Image by Ian Hughes, Flickr
Is Candy Crush Saga appealing to our mathematical brains?
I like puzzles, but rarely take the time to focus on them unless I am somewhere with no duties to perform. So I have ignored my friend’s invitation to play Candy Crush Saga, thinking the picture of the Candy Crush square would soon vanish from my sidebar. Well, it hasn’t, and the invitations to play keep coming.
Then, I saw Toby Walsh’s intriguing article, entitled “Candy Crush’s Puzzling Mathematics,” with the assertion that “This simple game has deceptively difficult computational problems behind it, which might be why it’s so addictive.”
Addictive? Persistence on my sidebar? Persistent invitations to play? Maybe I’m not up to playing it, but Walsh had me in the palm of his hand. A better writer about mathematics you could rarely find.
But wait!!! If you prefer comedy to analysis, go here first! Disclaimer: This link is posted for your entertainment only, and is not meant to draw any parallel between the subject of this post and the linked comic strip.

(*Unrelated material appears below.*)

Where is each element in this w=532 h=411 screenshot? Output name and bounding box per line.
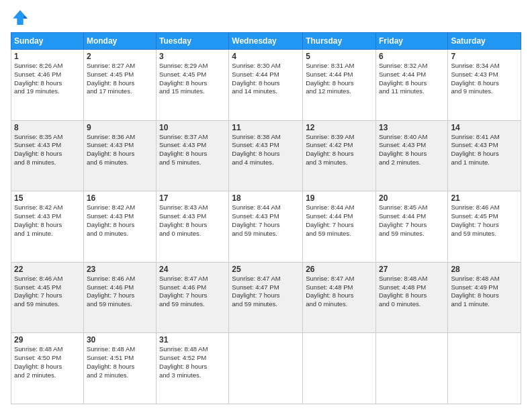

Warning: Don’t be distracted and miss taking a look at Walsh’s engrossing article:
It’s been said that in a city, you’re never more than a few feet away from a rat. But these days it seems more likely that you’re never more than a few feet away from someone playing Candy Crush Saga. It is currently the most popular game on Facebook. It has been downloaded and installed on phones, tablets, and computers more than half a billion times. Largely based on this success, its developer, Global King, listed recently on the New York Stock Exchange in an initial public offering valuing the company in the billions of dollars. That’s not bad for a simple game of swapping candies to form chains of three or more identical pieces.
A big part of the appeal of Candy Crush for players is that there are complex underpinnings to the seemingly simple puzzle. Surprisingly, the game holds a lot of interest for researchers as well: It offers insight into one of the most important open problems in mathematics, as well as into the security of computer systems.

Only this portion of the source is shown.